Only the count is wanted here: how many lines of the entries hold the string "Class"?

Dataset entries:

-- Opening Marker --

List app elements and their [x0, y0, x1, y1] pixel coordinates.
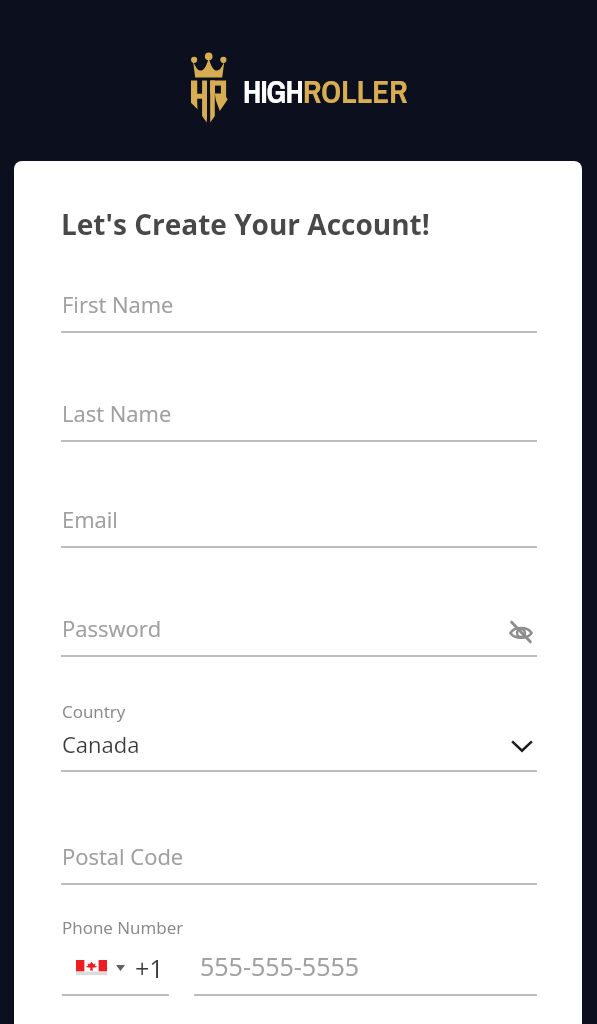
staticText: Last Name — [62, 398, 172, 428]
button[interactable]: Last Name — [61, 392, 537, 442]
staticText: +1 — [135, 951, 164, 985]
button[interactable]: Country — [61, 700, 537, 772]
staticText: Phone Number — [62, 916, 184, 939]
staticText: Password — [62, 613, 162, 643]
staticText: 555-555-5555 — [200, 949, 360, 983]
staticText: Postal Code — [62, 841, 184, 871]
staticText: Let's Create Your Account! — [61, 205, 430, 243]
button[interactable]: Show password — [501, 612, 541, 652]
button[interactable]: First Name — [61, 283, 537, 333]
staticText: First Name — [62, 289, 174, 319]
staticText: Country — [62, 700, 126, 723]
button[interactable]: Email — [61, 498, 537, 548]
button[interactable]: Select country — [504, 727, 540, 763]
other: HighRoller — [186, 50, 411, 126]
staticText: Canada — [62, 729, 140, 759]
staticText: ROLLER — [303, 71, 408, 113]
staticText: Email — [62, 504, 118, 534]
button[interactable]: Select country code — [76, 949, 188, 987]
button[interactable]: Postal Code — [61, 835, 537, 885]
staticText: HIGH — [243, 71, 303, 113]
button[interactable]: Password — [61, 607, 537, 657]
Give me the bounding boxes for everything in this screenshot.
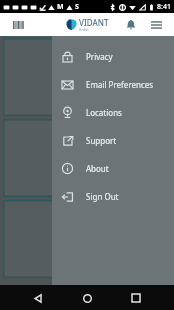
button[interactable]: Home: [76, 287, 98, 309]
staticText: S: [75, 2, 79, 12]
button[interactable]: About: [52, 154, 174, 182]
staticText: Support: [86, 135, 117, 146]
button[interactable]: Email Preferences: [52, 70, 174, 98]
staticText: M: [57, 2, 64, 12]
staticText: Sign Out: [86, 191, 119, 202]
button[interactable]: Privacy: [52, 42, 174, 70]
staticText: Email Preferences: [86, 79, 154, 90]
button[interactable]: Record a Walk: [3, 200, 171, 278]
staticText: Locations: [86, 107, 122, 118]
button[interactable]: Open navigation menu: [148, 16, 165, 33]
button[interactable]: Scan card: [11, 18, 25, 32]
button[interactable]: Support: [52, 126, 174, 154]
button[interactable]: Recent apps: [125, 287, 147, 309]
staticText: About: [86, 163, 109, 174]
staticText: 8:41: [157, 2, 171, 12]
button[interactable]: Deals: [3, 119, 171, 197]
button[interactable]: Close navigation menu: [0, 36, 174, 285]
button[interactable]: Locations: [52, 98, 174, 126]
staticText: Health: [79, 28, 89, 32]
button[interactable]: Notifications: [123, 17, 139, 33]
button[interactable]: Back: [27, 287, 49, 309]
button[interactable]: Find a Clinic: [3, 38, 171, 116]
staticText: VIDANT: [79, 17, 109, 28]
button[interactable]: Sign Out: [52, 182, 174, 210]
staticText: Privacy: [86, 51, 113, 62]
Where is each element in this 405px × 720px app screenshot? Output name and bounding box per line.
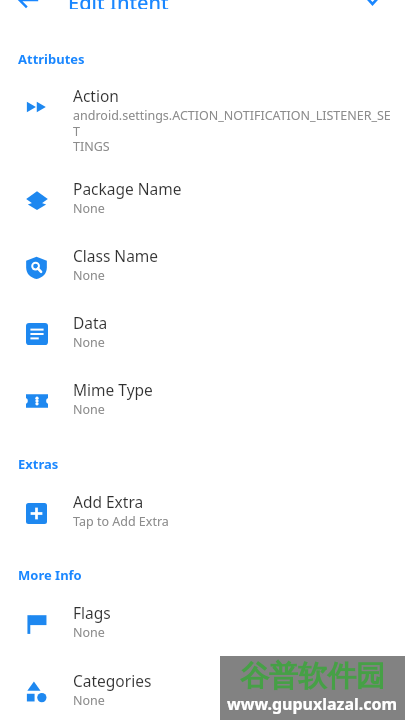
staticText: None xyxy=(73,624,105,641)
staticText: Class Name xyxy=(73,245,159,266)
staticText: Data xyxy=(73,312,108,333)
staticText: Categories xyxy=(73,670,152,691)
staticText: None xyxy=(73,401,105,418)
button[interactable]: Categories xyxy=(0,670,405,714)
button[interactable]: Data xyxy=(0,312,405,356)
button[interactable]: Package Name xyxy=(0,178,405,222)
button[interactable]: Mime Type xyxy=(0,379,405,423)
staticText: Add Extra xyxy=(73,491,144,512)
staticText: Attributes xyxy=(18,50,85,68)
staticText: Mime Type xyxy=(73,379,153,400)
staticText: Action xyxy=(73,85,119,106)
button[interactable]: Back xyxy=(8,0,48,10)
staticText: Extras xyxy=(18,455,59,473)
staticText: Edit Intent xyxy=(68,0,169,9)
staticText: None xyxy=(73,692,105,709)
staticText: None xyxy=(73,334,105,351)
staticText: Flags xyxy=(73,602,111,623)
button[interactable]: Add Extra xyxy=(0,491,405,535)
button[interactable]: Flags xyxy=(0,602,405,646)
button[interactable]: Save xyxy=(355,0,395,8)
staticText: None xyxy=(73,200,105,217)
button[interactable]: Action xyxy=(0,85,405,154)
staticText: More Info xyxy=(18,566,82,584)
staticText: Tap to Add Extra xyxy=(73,513,169,530)
button[interactable]: Class Name xyxy=(0,245,405,289)
staticText: www.gupuxlazal.com xyxy=(227,693,398,715)
staticText: None xyxy=(73,267,105,284)
staticText: 谷普软件园 xyxy=(240,658,385,695)
staticText: android.settings.ACTION_NOTIFICATION_LIS… xyxy=(73,107,395,154)
staticText: Package Name xyxy=(73,178,182,199)
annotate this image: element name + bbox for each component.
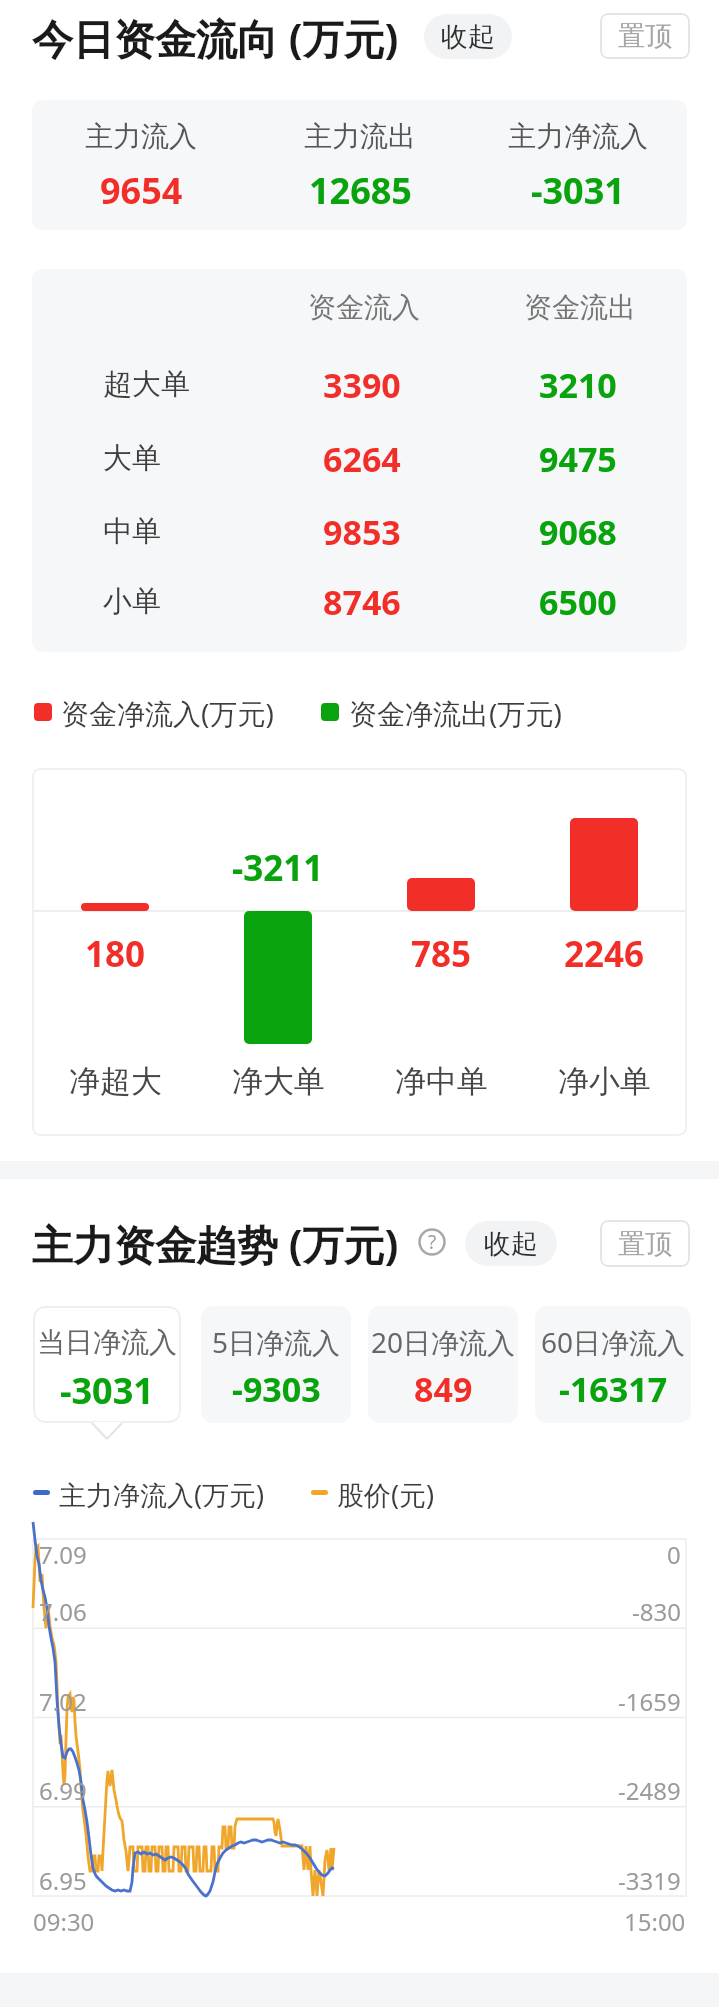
staticText: 9654 xyxy=(100,166,183,210)
staticText: 主力流出 xyxy=(304,119,416,154)
staticText: 09:30 xyxy=(33,1905,95,1938)
staticText: 主力净流入(万元) xyxy=(59,1476,265,1513)
staticText: 5日净流入 xyxy=(212,1323,341,1361)
staticText: -2489 xyxy=(618,1774,681,1807)
staticText: 主力资金趋势 (万元) xyxy=(32,1216,399,1272)
staticText: 7.02 xyxy=(39,1685,87,1718)
staticText: 0 xyxy=(667,1538,681,1571)
staticText: 中单 xyxy=(103,513,161,550)
staticText: 净小单 xyxy=(558,1062,651,1101)
button[interactable] xyxy=(33,1306,181,1423)
staticText: 置顶 xyxy=(618,19,672,53)
button[interactable] xyxy=(535,1306,691,1423)
staticText: -3031 xyxy=(60,1366,154,1410)
staticText: 小单 xyxy=(103,583,161,620)
staticText: -3031 xyxy=(531,166,625,210)
staticText: 7.09 xyxy=(39,1538,87,1571)
staticText: 12685 xyxy=(309,166,412,210)
staticText: 6.95 xyxy=(39,1864,87,1897)
staticText: 净超大 xyxy=(69,1062,162,1101)
staticText: 收起 xyxy=(441,20,495,54)
staticText: 9853 xyxy=(323,509,401,553)
button[interactable] xyxy=(201,1306,351,1423)
staticText: 净中单 xyxy=(395,1062,488,1101)
button[interactable]: ? xyxy=(418,1228,446,1256)
staticText: 净大单 xyxy=(232,1062,325,1101)
button[interactable]: 收起 xyxy=(465,1221,557,1266)
staticText: 大单 xyxy=(103,440,161,477)
staticText: 7.06 xyxy=(39,1595,87,1628)
staticText: 超大单 xyxy=(103,366,190,403)
staticText: 资金净流出(万元) xyxy=(349,694,562,732)
staticText: 今日资金流向 (万元) xyxy=(32,10,399,66)
button[interactable]: 收起 xyxy=(424,14,512,59)
button[interactable] xyxy=(368,1306,518,1423)
staticText: ? xyxy=(428,1229,437,1255)
staticText: 主力流入 xyxy=(85,119,197,154)
staticText: 6500 xyxy=(539,579,617,623)
staticText: -3211 xyxy=(232,844,324,888)
button[interactable]: 置顶 xyxy=(600,1220,690,1267)
staticText: 当日净流入 xyxy=(37,1325,177,1360)
staticText: -16317 xyxy=(559,1366,668,1410)
staticText: -9303 xyxy=(232,1366,321,1410)
button[interactable]: 置顶 xyxy=(600,13,690,59)
staticText: 785 xyxy=(411,930,472,974)
staticText: 资金流出 xyxy=(524,290,636,325)
staticText: 收起 xyxy=(484,1227,538,1261)
staticText: 3390 xyxy=(323,362,401,406)
staticText: 3210 xyxy=(539,362,617,406)
staticText: 主力净流入 xyxy=(508,119,648,154)
staticText: 15:00 xyxy=(624,1905,686,1938)
staticText: -830 xyxy=(632,1595,681,1628)
staticText: 置顶 xyxy=(618,1227,672,1261)
staticText: 资金流入 xyxy=(308,290,420,325)
staticText: -3319 xyxy=(618,1864,681,1897)
staticText: 6264 xyxy=(323,436,401,480)
staticText: 6.99 xyxy=(39,1774,87,1807)
staticText: 60日净流入 xyxy=(541,1323,686,1361)
staticText: 股价(元) xyxy=(337,1476,435,1513)
staticText: 2246 xyxy=(564,930,645,974)
staticText: 9475 xyxy=(539,436,617,480)
staticText: 9068 xyxy=(539,509,617,553)
staticText: 180 xyxy=(85,930,146,974)
staticText: 资金净流入(万元) xyxy=(61,694,274,732)
staticText: 8746 xyxy=(323,579,401,623)
staticText: 20日净流入 xyxy=(371,1323,516,1361)
staticText: 849 xyxy=(414,1366,473,1410)
staticText: -1659 xyxy=(618,1685,681,1718)
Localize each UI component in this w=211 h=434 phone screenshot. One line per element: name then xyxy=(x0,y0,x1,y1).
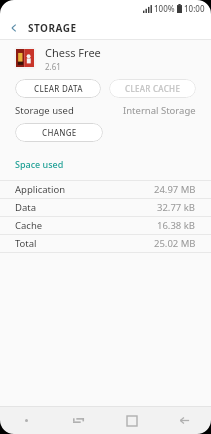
staticText: 16.38 kB xyxy=(157,219,196,232)
button[interactable]: CLEAR CACHE xyxy=(109,79,196,98)
staticText: 32.77 kB xyxy=(157,201,196,214)
button[interactable]: Assistant xyxy=(0,407,52,434)
staticText: CLEAR DATA xyxy=(34,83,83,94)
staticText: Space used xyxy=(15,158,64,170)
staticText: STORAGE xyxy=(28,21,77,35)
staticText: Total xyxy=(15,237,37,250)
staticText: Application xyxy=(15,183,66,196)
staticText: 10:00 xyxy=(184,3,205,14)
staticText: Data xyxy=(15,201,37,214)
staticText: 24.97 MB xyxy=(154,183,196,196)
staticText: 25.02 MB xyxy=(154,237,196,250)
staticText: 2.61 xyxy=(45,61,61,72)
button[interactable]: CHANGE xyxy=(15,123,103,142)
staticText: Chess Free xyxy=(45,45,101,60)
staticText: Storage used xyxy=(15,104,74,117)
button[interactable]: CLEAR DATA xyxy=(15,79,101,98)
staticText: Internal Storage xyxy=(123,104,196,117)
staticText: CLEAR CACHE xyxy=(125,83,181,94)
button[interactable]: Back xyxy=(158,407,211,434)
button[interactable]: Recent apps xyxy=(52,407,105,434)
staticText: Cache xyxy=(15,219,43,232)
button[interactable]: Back xyxy=(0,17,28,39)
button[interactable]: Home xyxy=(105,407,158,434)
staticText: CHANGE xyxy=(42,127,77,138)
staticText: 100% xyxy=(154,3,175,14)
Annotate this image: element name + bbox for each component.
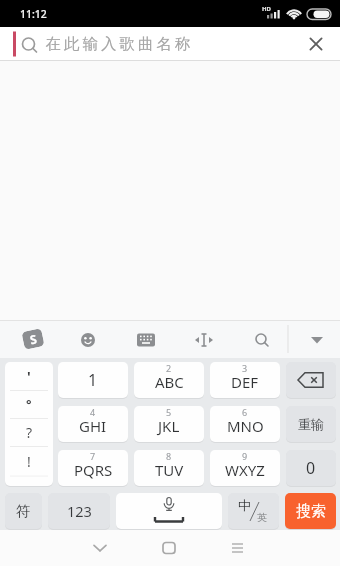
staticText: 2 bbox=[166, 362, 172, 374]
staticText: 9 bbox=[242, 450, 248, 462]
button[interactable]: 0 bbox=[286, 450, 336, 486]
staticText: 中 bbox=[238, 497, 251, 513]
staticText: 1 bbox=[88, 369, 98, 391]
staticText: 在此输入歌曲名称 bbox=[44, 34, 192, 54]
button[interactable]: 123 bbox=[48, 493, 110, 529]
staticText: 5 bbox=[166, 406, 172, 418]
staticText: 7 bbox=[90, 450, 96, 462]
staticText: 123 bbox=[67, 501, 92, 521]
staticText: 英 bbox=[257, 511, 267, 524]
button[interactable]: ! bbox=[5, 447, 53, 475]
button[interactable] bbox=[116, 493, 222, 529]
staticText: 0 bbox=[306, 457, 316, 479]
button[interactable]: 符 bbox=[5, 493, 42, 529]
button[interactable]: ' bbox=[5, 362, 53, 390]
button[interactable]: 6 bbox=[210, 406, 280, 442]
button[interactable]: 2 bbox=[134, 362, 204, 398]
staticText: 6 bbox=[242, 406, 248, 418]
button[interactable]: 中 bbox=[228, 493, 279, 529]
staticText: GHI bbox=[79, 416, 107, 436]
button[interactable] bbox=[0, 530, 114, 566]
staticText: JKL bbox=[158, 416, 180, 436]
staticText: S bbox=[28, 330, 39, 347]
staticText: ? bbox=[26, 423, 33, 442]
button[interactable]: 7 bbox=[58, 450, 128, 486]
staticText: ABC bbox=[155, 372, 184, 392]
staticText: 重输 bbox=[298, 416, 324, 432]
staticText: 3 bbox=[242, 362, 248, 374]
button[interactable]: 8 bbox=[134, 450, 204, 486]
staticText: ° bbox=[26, 395, 32, 413]
button[interactable]: 搜索 bbox=[285, 493, 336, 529]
button[interactable]: 5 bbox=[134, 406, 204, 442]
button[interactable] bbox=[286, 362, 336, 398]
button[interactable]: ° bbox=[5, 390, 53, 418]
button[interactable]: 1 bbox=[58, 362, 128, 398]
button[interactable]: 3 bbox=[210, 362, 280, 398]
button[interactable]: 4 bbox=[58, 406, 128, 442]
staticText: HD bbox=[262, 5, 271, 13]
staticText: 11:12 bbox=[20, 7, 47, 21]
staticText: MNO bbox=[227, 416, 264, 436]
staticText: PQRS bbox=[74, 460, 113, 480]
button[interactable] bbox=[114, 530, 227, 566]
staticText: 符 bbox=[16, 502, 31, 520]
button[interactable]: ? bbox=[5, 418, 53, 446]
staticText: 搜索 bbox=[296, 502, 326, 521]
staticText: TUV bbox=[155, 460, 184, 480]
button[interactable]: S bbox=[21, 328, 45, 350]
staticText: ' bbox=[27, 367, 31, 386]
button[interactable]: 9 bbox=[210, 450, 280, 486]
button[interactable] bbox=[227, 530, 340, 566]
staticText: 8 bbox=[166, 450, 172, 462]
staticText: ! bbox=[27, 452, 31, 471]
button[interactable]: 重输 bbox=[286, 406, 336, 442]
staticText: WXYZ bbox=[225, 460, 265, 480]
staticText: 4 bbox=[90, 406, 96, 418]
staticText: DEF bbox=[231, 372, 259, 392]
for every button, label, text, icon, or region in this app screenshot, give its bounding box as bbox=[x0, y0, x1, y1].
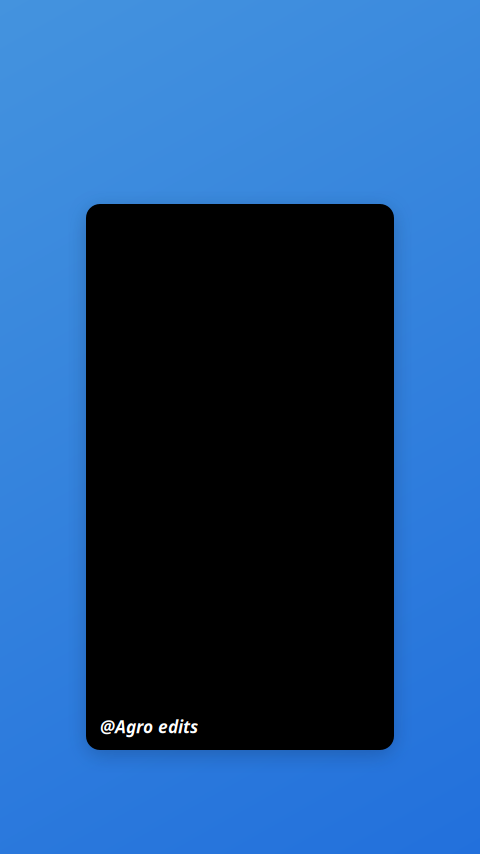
staticText: @Agro edits bbox=[100, 715, 198, 738]
button[interactable]: @Agro edits bbox=[86, 204, 394, 750]
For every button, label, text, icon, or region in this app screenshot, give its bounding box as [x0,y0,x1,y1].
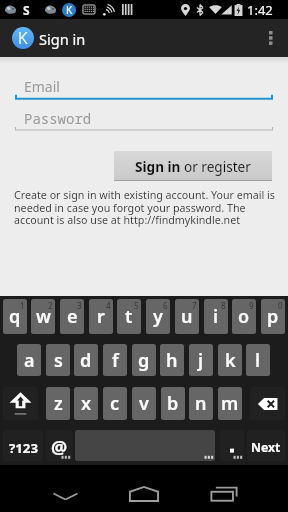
staticText: ?123 [9,439,38,457]
staticText: Create or sign in with existing account.… [14,188,278,227]
staticText: 2 [48,300,53,311]
button[interactable]: z [46,387,70,420]
staticText: j [198,348,204,373]
staticText: @ [51,435,68,460]
button[interactable]: c [103,387,127,420]
button[interactable]: l [246,344,270,376]
button[interactable]: k [218,344,242,376]
button[interactable]: t [117,299,141,334]
button[interactable]: Email [15,76,273,100]
staticText: u [181,304,193,329]
button[interactable]: s [46,344,70,376]
button[interactable]: n [189,387,213,420]
button[interactable]: q [3,299,27,334]
button[interactable]: j [189,344,213,376]
button[interactable]: a [17,344,41,376]
button[interactable]: i [204,299,228,334]
button[interactable]: v [132,387,156,420]
button[interactable]: Recents [200,474,248,512]
staticText: n [195,391,207,416]
button[interactable]: Next [247,430,285,461]
staticText: Password [24,109,92,128]
staticText: m [221,391,239,416]
staticText: o [238,304,250,329]
staticText: K [66,3,73,17]
staticText: 7 [192,300,197,311]
staticText: d [80,348,92,373]
button[interactable]: Backspace [250,387,285,420]
button[interactable]: m [218,387,242,420]
button[interactable]: @ [46,430,72,461]
button[interactable]: r [89,299,113,334]
button[interactable]: d [74,344,98,376]
staticText: k [225,348,236,373]
staticText: p [267,304,279,329]
button[interactable]: Sign in or register [114,151,272,181]
button[interactable]: g [132,344,156,376]
button[interactable]: x [74,387,98,420]
button[interactable]: u [175,299,199,334]
staticText: 1:42 [247,1,273,19]
staticText: Sign in or register [135,157,251,176]
staticText: r [97,304,105,329]
staticText: 0 [278,300,283,311]
staticText: c [110,391,120,416]
button[interactable]: p [261,299,285,334]
button[interactable]: y [146,299,170,334]
button[interactable]: Password [15,108,273,131]
staticText: l [255,348,261,373]
staticText: a [24,348,35,373]
staticText: i [213,304,219,329]
button[interactable]: Back [41,478,89,512]
button[interactable]: f [103,344,127,376]
staticText: K [18,27,28,49]
button[interactable]: ?123 [3,430,43,461]
staticText: 4 [106,300,111,311]
staticText: x [81,391,92,416]
button[interactable]: w [31,299,55,334]
staticText: h [166,348,178,373]
button[interactable]: o [232,299,256,334]
button[interactable]: b [161,387,185,420]
staticText: Sign in [39,29,86,49]
staticText: b [167,391,179,416]
staticText: w [36,304,51,329]
button[interactable]: More options [254,19,288,57]
staticText: Next [251,439,281,456]
staticText: v [139,391,149,416]
staticText: 9 [249,300,254,311]
button[interactable]: h [160,344,184,376]
staticText: Email [24,77,60,96]
staticText: 8 [221,300,226,311]
staticText: z [54,391,63,416]
staticText: e [67,304,78,329]
staticText: 6 [163,300,168,311]
button[interactable]: Shift [3,387,38,420]
staticText: S [23,2,30,18]
button[interactable]: Period [220,430,244,461]
staticText: q [9,304,21,329]
staticText: 3 [77,300,82,311]
button[interactable]: e [60,299,84,334]
button[interactable]: Home [120,474,168,512]
staticText: 1 [20,300,25,311]
button[interactable]: Space [75,430,215,461]
staticText: g [138,348,150,373]
staticText: f [112,348,119,373]
staticText: s [54,348,63,373]
staticText: y [153,304,163,329]
staticText: 5 [134,300,139,311]
staticText: t [125,304,133,329]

-- Closing Marker --

Written solution. 2